Viceversa, gli utili distribuiti alla società semplice si intendono percepiti, quindi tassati, in capo ai rispettivi soci.
La precisazione interpretativa è nella risposta n. 822/E del 17 dicembre 2021.
Regime di tassazione per trasparenza. La norma a base dell’interpretazione
Gli articoli 115 e 116 del Tuir disciplinano il regime di tassazione per trasparenza dei redditi prodotti dalle società di capitali, introdotto con la riforma di cui al Dlgs n. 344/2003.
In particolare: l’articolo 115 disciplina l’istituto della trasparenza fiscale applicabile alle società di capitali partecipate da altre società di capitali; l’articolo 116 regola quello della trasparenza fiscale delle società a ristretta base proprietaria.
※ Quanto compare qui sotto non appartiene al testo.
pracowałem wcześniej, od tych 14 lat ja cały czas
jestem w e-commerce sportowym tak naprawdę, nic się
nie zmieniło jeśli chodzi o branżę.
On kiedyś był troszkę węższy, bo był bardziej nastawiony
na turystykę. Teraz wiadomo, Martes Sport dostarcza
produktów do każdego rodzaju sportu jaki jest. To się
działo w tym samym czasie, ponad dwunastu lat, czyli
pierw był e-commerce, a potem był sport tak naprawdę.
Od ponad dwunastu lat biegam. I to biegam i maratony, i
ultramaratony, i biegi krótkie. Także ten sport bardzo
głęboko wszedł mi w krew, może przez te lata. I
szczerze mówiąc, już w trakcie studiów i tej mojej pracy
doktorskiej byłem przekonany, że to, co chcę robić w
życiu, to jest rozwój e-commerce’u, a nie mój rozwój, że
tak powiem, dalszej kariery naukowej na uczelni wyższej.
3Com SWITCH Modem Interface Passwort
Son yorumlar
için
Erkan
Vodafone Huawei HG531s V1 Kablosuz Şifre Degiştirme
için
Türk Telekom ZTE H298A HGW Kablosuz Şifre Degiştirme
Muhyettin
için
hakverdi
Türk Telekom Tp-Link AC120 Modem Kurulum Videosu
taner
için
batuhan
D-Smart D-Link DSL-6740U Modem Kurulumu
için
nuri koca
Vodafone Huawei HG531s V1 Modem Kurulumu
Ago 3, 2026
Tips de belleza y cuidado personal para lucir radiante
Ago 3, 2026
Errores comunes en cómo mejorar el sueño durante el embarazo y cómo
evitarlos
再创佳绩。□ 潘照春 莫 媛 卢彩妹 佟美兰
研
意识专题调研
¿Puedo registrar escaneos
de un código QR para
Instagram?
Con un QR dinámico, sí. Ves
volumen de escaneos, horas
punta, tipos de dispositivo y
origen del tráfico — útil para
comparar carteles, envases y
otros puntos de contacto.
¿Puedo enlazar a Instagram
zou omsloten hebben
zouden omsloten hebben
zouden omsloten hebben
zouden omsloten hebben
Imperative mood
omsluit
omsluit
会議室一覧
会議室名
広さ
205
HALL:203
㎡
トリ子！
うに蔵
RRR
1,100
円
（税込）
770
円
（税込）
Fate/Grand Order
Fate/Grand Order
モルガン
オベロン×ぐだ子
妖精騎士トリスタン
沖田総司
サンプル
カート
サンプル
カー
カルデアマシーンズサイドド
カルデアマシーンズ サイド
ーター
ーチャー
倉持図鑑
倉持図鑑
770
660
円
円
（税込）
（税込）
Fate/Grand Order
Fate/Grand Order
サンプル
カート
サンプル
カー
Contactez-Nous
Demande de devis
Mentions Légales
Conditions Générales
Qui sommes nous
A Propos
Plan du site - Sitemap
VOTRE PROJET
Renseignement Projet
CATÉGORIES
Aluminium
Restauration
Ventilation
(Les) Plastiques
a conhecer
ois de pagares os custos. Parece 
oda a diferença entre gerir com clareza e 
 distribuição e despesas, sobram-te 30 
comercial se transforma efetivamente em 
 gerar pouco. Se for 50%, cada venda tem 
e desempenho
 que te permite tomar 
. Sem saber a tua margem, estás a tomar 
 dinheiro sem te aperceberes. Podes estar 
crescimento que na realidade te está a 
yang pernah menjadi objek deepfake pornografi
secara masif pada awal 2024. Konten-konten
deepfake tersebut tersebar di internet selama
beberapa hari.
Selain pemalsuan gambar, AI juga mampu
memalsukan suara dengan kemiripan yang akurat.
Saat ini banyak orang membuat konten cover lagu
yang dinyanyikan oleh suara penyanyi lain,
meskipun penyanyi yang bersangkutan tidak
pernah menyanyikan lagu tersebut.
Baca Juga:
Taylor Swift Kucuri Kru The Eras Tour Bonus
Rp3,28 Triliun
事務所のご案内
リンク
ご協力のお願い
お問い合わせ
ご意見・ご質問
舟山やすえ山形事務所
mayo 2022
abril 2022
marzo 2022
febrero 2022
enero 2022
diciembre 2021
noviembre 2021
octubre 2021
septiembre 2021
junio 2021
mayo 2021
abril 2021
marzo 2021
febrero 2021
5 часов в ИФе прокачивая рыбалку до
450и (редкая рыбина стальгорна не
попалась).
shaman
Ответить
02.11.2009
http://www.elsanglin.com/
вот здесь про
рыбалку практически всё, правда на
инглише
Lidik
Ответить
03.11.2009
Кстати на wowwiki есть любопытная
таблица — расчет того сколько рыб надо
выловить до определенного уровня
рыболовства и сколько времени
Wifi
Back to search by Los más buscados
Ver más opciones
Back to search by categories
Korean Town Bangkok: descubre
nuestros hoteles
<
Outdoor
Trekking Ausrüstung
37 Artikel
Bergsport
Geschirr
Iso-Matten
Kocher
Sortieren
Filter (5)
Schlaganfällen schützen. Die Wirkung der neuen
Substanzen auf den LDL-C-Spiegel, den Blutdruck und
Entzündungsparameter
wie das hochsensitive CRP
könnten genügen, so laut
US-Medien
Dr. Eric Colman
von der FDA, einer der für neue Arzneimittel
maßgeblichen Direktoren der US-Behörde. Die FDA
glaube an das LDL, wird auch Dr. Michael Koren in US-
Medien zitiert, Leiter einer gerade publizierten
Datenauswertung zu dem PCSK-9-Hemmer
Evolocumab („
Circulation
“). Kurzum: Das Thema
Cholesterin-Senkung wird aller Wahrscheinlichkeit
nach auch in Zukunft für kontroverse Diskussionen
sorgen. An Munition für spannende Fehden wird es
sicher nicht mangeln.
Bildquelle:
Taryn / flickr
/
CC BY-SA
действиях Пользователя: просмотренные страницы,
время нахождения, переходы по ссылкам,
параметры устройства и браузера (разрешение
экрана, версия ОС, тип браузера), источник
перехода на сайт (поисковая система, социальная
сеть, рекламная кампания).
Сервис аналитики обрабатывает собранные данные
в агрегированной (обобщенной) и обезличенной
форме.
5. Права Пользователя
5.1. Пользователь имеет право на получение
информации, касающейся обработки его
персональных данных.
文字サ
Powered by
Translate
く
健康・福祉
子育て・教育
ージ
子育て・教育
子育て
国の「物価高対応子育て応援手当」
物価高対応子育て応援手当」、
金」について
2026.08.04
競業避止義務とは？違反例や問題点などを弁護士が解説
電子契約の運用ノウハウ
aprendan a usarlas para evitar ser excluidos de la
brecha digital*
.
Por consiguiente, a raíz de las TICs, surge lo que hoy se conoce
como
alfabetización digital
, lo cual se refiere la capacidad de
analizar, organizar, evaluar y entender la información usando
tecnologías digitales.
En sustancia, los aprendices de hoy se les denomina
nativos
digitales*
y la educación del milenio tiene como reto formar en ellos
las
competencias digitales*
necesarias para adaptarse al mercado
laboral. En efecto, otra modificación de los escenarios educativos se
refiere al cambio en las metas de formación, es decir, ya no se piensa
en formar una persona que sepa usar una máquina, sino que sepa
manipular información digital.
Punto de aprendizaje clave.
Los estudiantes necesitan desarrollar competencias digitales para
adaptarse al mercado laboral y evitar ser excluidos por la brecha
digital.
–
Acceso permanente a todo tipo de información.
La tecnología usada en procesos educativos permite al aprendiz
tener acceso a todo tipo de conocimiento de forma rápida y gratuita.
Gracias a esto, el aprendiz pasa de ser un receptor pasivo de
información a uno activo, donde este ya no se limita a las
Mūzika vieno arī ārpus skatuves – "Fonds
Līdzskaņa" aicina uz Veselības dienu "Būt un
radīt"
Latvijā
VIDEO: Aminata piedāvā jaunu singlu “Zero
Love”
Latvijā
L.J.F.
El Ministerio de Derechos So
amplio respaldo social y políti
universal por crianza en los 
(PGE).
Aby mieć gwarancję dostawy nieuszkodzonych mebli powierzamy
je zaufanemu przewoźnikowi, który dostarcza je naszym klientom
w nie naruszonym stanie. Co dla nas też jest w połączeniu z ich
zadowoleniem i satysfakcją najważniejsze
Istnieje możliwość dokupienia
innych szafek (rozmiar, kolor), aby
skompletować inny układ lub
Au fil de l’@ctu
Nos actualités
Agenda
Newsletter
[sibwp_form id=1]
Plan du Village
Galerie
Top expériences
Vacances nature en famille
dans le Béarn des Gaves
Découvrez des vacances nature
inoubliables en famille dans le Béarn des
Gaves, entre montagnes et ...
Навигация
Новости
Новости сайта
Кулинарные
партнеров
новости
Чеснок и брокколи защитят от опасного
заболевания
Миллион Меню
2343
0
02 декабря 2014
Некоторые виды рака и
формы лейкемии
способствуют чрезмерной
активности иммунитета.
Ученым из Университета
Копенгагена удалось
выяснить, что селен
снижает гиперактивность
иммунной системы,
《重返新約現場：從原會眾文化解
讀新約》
Il 116 dispone che l’opzione per la trasparenza può essere esercitata – con le modalità e alle condizioni di cui al 115 – “dalle società a responsabilità limitata il cui volume di ricavi non supera le soglie previste per l’applicazione degli studi di settore e con una compagine sociale composta esclusivamente da persone fisiche in numero non superiore a 10 o a 20 nel caso di società cooperativa”.
Per le S.r.l. al cui capitale partecipano persone fisiche, dunque, l’opzione per la trasparenza è esercitabile – nel rispetto degli ulteriori requisiti di legge – solo da quelle i cui soci siano solo persone fisiche.